Here the job is to transcribe the data exactly while omitting the images.

***** GIVEN DATA

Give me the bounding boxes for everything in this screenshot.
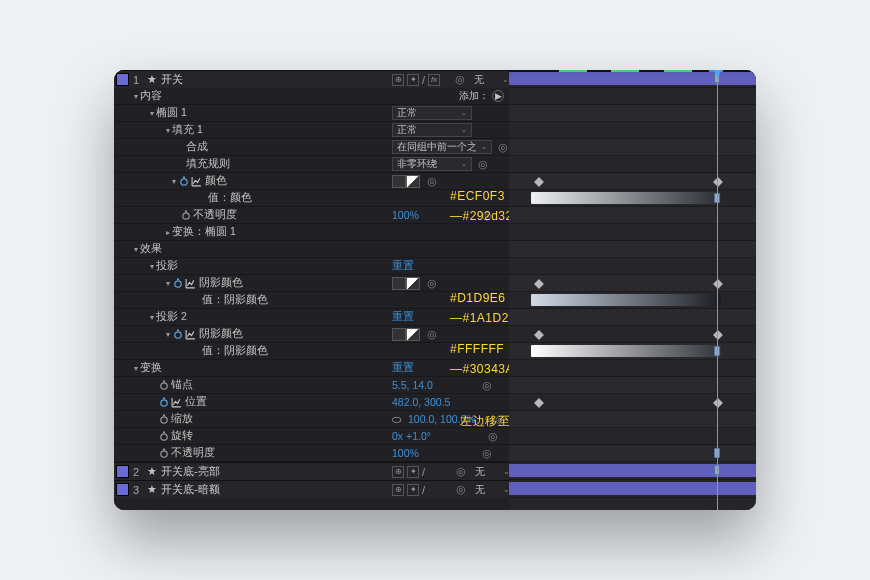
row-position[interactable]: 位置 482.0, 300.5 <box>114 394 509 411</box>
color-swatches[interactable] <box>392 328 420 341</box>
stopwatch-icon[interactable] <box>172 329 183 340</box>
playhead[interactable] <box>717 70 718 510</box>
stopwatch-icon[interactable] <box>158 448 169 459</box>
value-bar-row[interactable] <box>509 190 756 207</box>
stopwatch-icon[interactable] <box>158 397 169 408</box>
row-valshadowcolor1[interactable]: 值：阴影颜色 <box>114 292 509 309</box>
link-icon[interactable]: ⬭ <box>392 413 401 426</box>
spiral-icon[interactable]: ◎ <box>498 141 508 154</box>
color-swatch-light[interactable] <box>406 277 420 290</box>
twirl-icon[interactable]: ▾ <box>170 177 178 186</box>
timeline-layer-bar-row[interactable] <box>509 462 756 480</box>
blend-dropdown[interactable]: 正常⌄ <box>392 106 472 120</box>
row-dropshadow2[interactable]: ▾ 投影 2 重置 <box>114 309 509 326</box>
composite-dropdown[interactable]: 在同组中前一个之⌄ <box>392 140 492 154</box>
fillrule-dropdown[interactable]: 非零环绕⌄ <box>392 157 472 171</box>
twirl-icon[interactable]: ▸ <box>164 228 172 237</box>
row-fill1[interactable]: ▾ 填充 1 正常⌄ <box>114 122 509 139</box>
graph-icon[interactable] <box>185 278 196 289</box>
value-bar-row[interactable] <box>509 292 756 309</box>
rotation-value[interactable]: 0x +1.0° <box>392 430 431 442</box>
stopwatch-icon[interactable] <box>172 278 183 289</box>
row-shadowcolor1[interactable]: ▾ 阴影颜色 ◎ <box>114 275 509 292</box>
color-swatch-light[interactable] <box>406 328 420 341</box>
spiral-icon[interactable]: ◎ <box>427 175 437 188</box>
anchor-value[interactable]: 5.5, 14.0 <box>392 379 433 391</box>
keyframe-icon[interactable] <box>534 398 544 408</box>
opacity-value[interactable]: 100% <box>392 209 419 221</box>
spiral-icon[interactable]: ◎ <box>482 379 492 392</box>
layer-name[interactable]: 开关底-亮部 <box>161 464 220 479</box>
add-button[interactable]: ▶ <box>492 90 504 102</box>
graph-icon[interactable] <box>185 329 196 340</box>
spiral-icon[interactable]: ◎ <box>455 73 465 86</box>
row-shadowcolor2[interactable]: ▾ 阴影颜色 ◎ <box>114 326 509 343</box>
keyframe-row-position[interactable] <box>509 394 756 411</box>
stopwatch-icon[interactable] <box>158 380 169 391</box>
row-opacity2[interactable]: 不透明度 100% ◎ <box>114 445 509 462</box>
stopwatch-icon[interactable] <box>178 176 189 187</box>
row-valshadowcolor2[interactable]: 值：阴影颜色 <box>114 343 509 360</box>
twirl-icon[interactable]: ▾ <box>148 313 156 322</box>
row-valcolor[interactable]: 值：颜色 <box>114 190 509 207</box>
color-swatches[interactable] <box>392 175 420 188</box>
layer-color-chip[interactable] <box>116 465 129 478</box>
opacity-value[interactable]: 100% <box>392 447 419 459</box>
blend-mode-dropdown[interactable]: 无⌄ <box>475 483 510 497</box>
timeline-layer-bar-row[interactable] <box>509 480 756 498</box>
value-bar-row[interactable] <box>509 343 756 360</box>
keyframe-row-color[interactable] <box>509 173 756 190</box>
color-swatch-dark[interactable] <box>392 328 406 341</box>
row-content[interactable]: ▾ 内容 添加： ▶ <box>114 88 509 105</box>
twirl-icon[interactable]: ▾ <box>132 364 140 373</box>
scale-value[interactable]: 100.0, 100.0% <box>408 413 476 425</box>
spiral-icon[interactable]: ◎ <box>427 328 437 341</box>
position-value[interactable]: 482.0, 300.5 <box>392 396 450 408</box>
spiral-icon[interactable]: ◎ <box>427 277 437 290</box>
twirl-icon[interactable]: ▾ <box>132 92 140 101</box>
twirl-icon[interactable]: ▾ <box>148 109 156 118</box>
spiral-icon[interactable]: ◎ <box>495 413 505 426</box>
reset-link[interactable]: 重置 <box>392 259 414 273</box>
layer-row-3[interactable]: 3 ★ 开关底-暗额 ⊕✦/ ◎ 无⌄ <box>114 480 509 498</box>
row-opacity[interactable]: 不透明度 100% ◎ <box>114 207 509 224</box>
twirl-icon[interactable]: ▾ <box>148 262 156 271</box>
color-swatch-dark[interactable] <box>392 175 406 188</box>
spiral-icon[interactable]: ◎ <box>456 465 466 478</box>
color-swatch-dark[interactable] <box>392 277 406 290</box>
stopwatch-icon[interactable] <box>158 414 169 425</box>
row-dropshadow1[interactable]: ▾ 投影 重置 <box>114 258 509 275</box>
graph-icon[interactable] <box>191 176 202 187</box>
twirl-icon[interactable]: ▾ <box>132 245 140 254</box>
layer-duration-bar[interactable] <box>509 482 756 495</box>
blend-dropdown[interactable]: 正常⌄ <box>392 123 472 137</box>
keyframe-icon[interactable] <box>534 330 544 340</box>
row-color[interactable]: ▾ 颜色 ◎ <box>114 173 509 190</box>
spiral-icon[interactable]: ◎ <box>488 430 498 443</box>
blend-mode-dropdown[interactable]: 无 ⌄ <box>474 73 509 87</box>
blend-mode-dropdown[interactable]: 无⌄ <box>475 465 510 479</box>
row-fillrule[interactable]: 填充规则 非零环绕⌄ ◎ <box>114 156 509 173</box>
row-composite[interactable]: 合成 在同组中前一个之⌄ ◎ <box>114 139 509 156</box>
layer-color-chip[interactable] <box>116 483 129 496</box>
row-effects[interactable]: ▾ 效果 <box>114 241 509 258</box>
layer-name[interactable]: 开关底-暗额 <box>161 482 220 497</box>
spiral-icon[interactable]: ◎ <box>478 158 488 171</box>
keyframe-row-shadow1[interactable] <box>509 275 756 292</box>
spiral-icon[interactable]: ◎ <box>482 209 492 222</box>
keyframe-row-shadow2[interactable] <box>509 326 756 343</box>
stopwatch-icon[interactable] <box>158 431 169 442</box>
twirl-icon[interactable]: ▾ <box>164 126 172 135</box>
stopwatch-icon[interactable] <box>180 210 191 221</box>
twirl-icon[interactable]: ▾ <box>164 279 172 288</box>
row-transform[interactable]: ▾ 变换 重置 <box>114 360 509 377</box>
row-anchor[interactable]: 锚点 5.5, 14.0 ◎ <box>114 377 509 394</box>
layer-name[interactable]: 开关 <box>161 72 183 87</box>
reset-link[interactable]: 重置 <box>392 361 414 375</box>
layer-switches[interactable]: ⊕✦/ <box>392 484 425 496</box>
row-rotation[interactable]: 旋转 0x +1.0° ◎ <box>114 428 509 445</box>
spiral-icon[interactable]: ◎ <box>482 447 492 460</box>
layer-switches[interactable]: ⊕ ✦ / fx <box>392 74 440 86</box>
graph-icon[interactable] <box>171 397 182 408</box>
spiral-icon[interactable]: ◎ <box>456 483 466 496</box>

**********

## RESPONSE TO THIS EXERCISE
Give me the bounding boxes for everything in this screenshot.
row-position[interactable]: 位置 482.0, 300.5 <box>114 394 509 411</box>
color-swatches[interactable] <box>392 328 420 341</box>
stopwatch-icon[interactable] <box>172 329 183 340</box>
playhead[interactable] <box>717 70 718 510</box>
stopwatch-icon[interactable] <box>158 448 169 459</box>
value-bar-row[interactable] <box>509 190 756 207</box>
stopwatch-icon[interactable] <box>158 397 169 408</box>
row-valshadowcolor1[interactable]: 值：阴影颜色 <box>114 292 509 309</box>
link-icon[interactable]: ⬭ <box>392 413 401 426</box>
spiral-icon[interactable]: ◎ <box>498 141 508 154</box>
color-swatch-light[interactable] <box>406 277 420 290</box>
twirl-icon[interactable]: ▾ <box>170 177 178 186</box>
timeline-layer-bar-row[interactable] <box>509 462 756 480</box>
blend-dropdown[interactable]: 正常⌄ <box>392 106 472 120</box>
row-dropshadow2[interactable]: ▾ 投影 2 重置 <box>114 309 509 326</box>
composite-dropdown[interactable]: 在同组中前一个之⌄ <box>392 140 492 154</box>
fillrule-dropdown[interactable]: 非零环绕⌄ <box>392 157 472 171</box>
twirl-icon[interactable]: ▸ <box>164 228 172 237</box>
row-fill1[interactable]: ▾ 填充 1 正常⌄ <box>114 122 509 139</box>
graph-icon[interactable] <box>185 278 196 289</box>
value-bar-row[interactable] <box>509 292 756 309</box>
rotation-value[interactable]: 0x +1.0° <box>392 430 431 442</box>
stopwatch-icon[interactable] <box>172 278 183 289</box>
row-shadowcolor1[interactable]: ▾ 阴影颜色 ◎ <box>114 275 509 292</box>
color-swatch-light[interactable] <box>406 328 420 341</box>
spiral-icon[interactable]: ◎ <box>427 175 437 188</box>
anchor-value[interactable]: 5.5, 14.0 <box>392 379 433 391</box>
keyframe-icon[interactable] <box>534 398 544 408</box>
opacity-value[interactable]: 100% <box>392 209 419 221</box>
spiral-icon[interactable]: ◎ <box>482 379 492 392</box>
layer-name[interactable]: 开关底-亮部 <box>161 464 220 479</box>
add-button[interactable]: ▶ <box>492 90 504 102</box>
graph-icon[interactable] <box>185 329 196 340</box>
spiral-icon[interactable]: ◎ <box>455 73 465 86</box>
row-shadowcolor2[interactable]: ▾ 阴影颜色 ◎ <box>114 326 509 343</box>
keyframe-row-position[interactable] <box>509 394 756 411</box>
stopwatch-icon[interactable] <box>158 380 169 391</box>
row-opacity2[interactable]: 不透明度 100% ◎ <box>114 445 509 462</box>
stopwatch-icon[interactable] <box>178 176 189 187</box>
row-valshadowcolor2[interactable]: 值：阴影颜色 <box>114 343 509 360</box>
twirl-icon[interactable]: ▾ <box>148 313 156 322</box>
row-valcolor[interactable]: 值：颜色 <box>114 190 509 207</box>
color-swatches[interactable] <box>392 175 420 188</box>
layer-color-chip[interactable] <box>116 465 129 478</box>
opacity-value[interactable]: 100% <box>392 447 419 459</box>
blend-mode-dropdown[interactable]: 无⌄ <box>475 483 510 497</box>
timeline-layer-bar-row[interactable] <box>509 480 756 498</box>
value-bar-row[interactable] <box>509 343 756 360</box>
keyframe-row-color[interactable] <box>509 173 756 190</box>
color-swatch-dark[interactable] <box>392 328 406 341</box>
row-content[interactable]: ▾ 内容 添加： ▶ <box>114 88 509 105</box>
twirl-icon[interactable]: ▾ <box>132 364 140 373</box>
scale-value[interactable]: 100.0, 100.0% <box>408 413 476 425</box>
spiral-icon[interactable]: ◎ <box>427 328 437 341</box>
position-value[interactable]: 482.0, 300.5 <box>392 396 450 408</box>
spiral-icon[interactable]: ◎ <box>427 277 437 290</box>
twirl-icon[interactable]: ▾ <box>132 92 140 101</box>
twirl-icon[interactable]: ▾ <box>148 109 156 118</box>
spiral-icon[interactable]: ◎ <box>495 413 505 426</box>
reset-link[interactable]: 重置 <box>392 259 414 273</box>
layer-row-3[interactable]: 3 ★ 开关底-暗额 ⊕✦/ ◎ 无⌄ <box>114 480 509 498</box>
row-opacity[interactable]: 不透明度 100% ◎ <box>114 207 509 224</box>
twirl-icon[interactable]: ▾ <box>148 262 156 271</box>
color-swatch-dark[interactable] <box>392 175 406 188</box>
spiral-icon[interactable]: ◎ <box>456 465 466 478</box>
color-swatch-dark[interactable] <box>392 277 406 290</box>
stopwatch-icon[interactable] <box>158 414 169 425</box>
row-dropshadow1[interactable]: ▾ 投影 重置 <box>114 258 509 275</box>
graph-icon[interactable] <box>191 176 202 187</box>
twirl-icon[interactable]: ▾ <box>132 245 140 254</box>
layer-duration-bar[interactable] <box>509 482 756 495</box>
blend-dropdown[interactable]: 正常⌄ <box>392 123 472 137</box>
keyframe-icon[interactable] <box>534 330 544 340</box>
row-color[interactable]: ▾ 颜色 ◎ <box>114 173 509 190</box>
spiral-icon[interactable]: ◎ <box>488 430 498 443</box>
blend-mode-dropdown[interactable]: 无 ⌄ <box>474 73 509 87</box>
blend-mode-dropdown[interactable]: 无⌄ <box>475 465 510 479</box>
row-fillrule[interactable]: 填充规则 非零环绕⌄ ◎ <box>114 156 509 173</box>
row-composite[interactable]: 合成 在同组中前一个之⌄ ◎ <box>114 139 509 156</box>
layer-color-chip[interactable] <box>116 483 129 496</box>
row-effects[interactable]: ▾ 效果 <box>114 241 509 258</box>
layer-name[interactable]: 开关底-暗额 <box>161 482 220 497</box>
spiral-icon[interactable]: ◎ <box>478 158 488 171</box>
keyframe-row-shadow1[interactable] <box>509 275 756 292</box>
spiral-icon[interactable]: ◎ <box>482 209 492 222</box>
keyframe-row-shadow2[interactable] <box>509 326 756 343</box>
stopwatch-icon[interactable] <box>158 431 169 442</box>
twirl-icon[interactable]: ▾ <box>164 126 172 135</box>
stopwatch-icon[interactable] <box>180 210 191 221</box>
twirl-icon[interactable]: ▾ <box>164 279 172 288</box>
row-transform[interactable]: ▾ 变换 重置 <box>114 360 509 377</box>
row-anchor[interactable]: 锚点 5.5, 14.0 ◎ <box>114 377 509 394</box>
layer-name[interactable]: 开关 <box>161 72 183 87</box>
reset-link[interactable]: 重置 <box>392 361 414 375</box>
layer-switches[interactable]: ⊕✦/ <box>392 484 425 496</box>
row-rotation[interactable]: 旋转 0x +1.0° ◎ <box>114 428 509 445</box>
spiral-icon[interactable]: ◎ <box>482 447 492 460</box>
layer-switches[interactable]: ⊕ ✦ / fx <box>392 74 440 86</box>
graph-icon[interactable] <box>171 397 182 408</box>
spiral-icon[interactable]: ◎ <box>456 483 466 496</box>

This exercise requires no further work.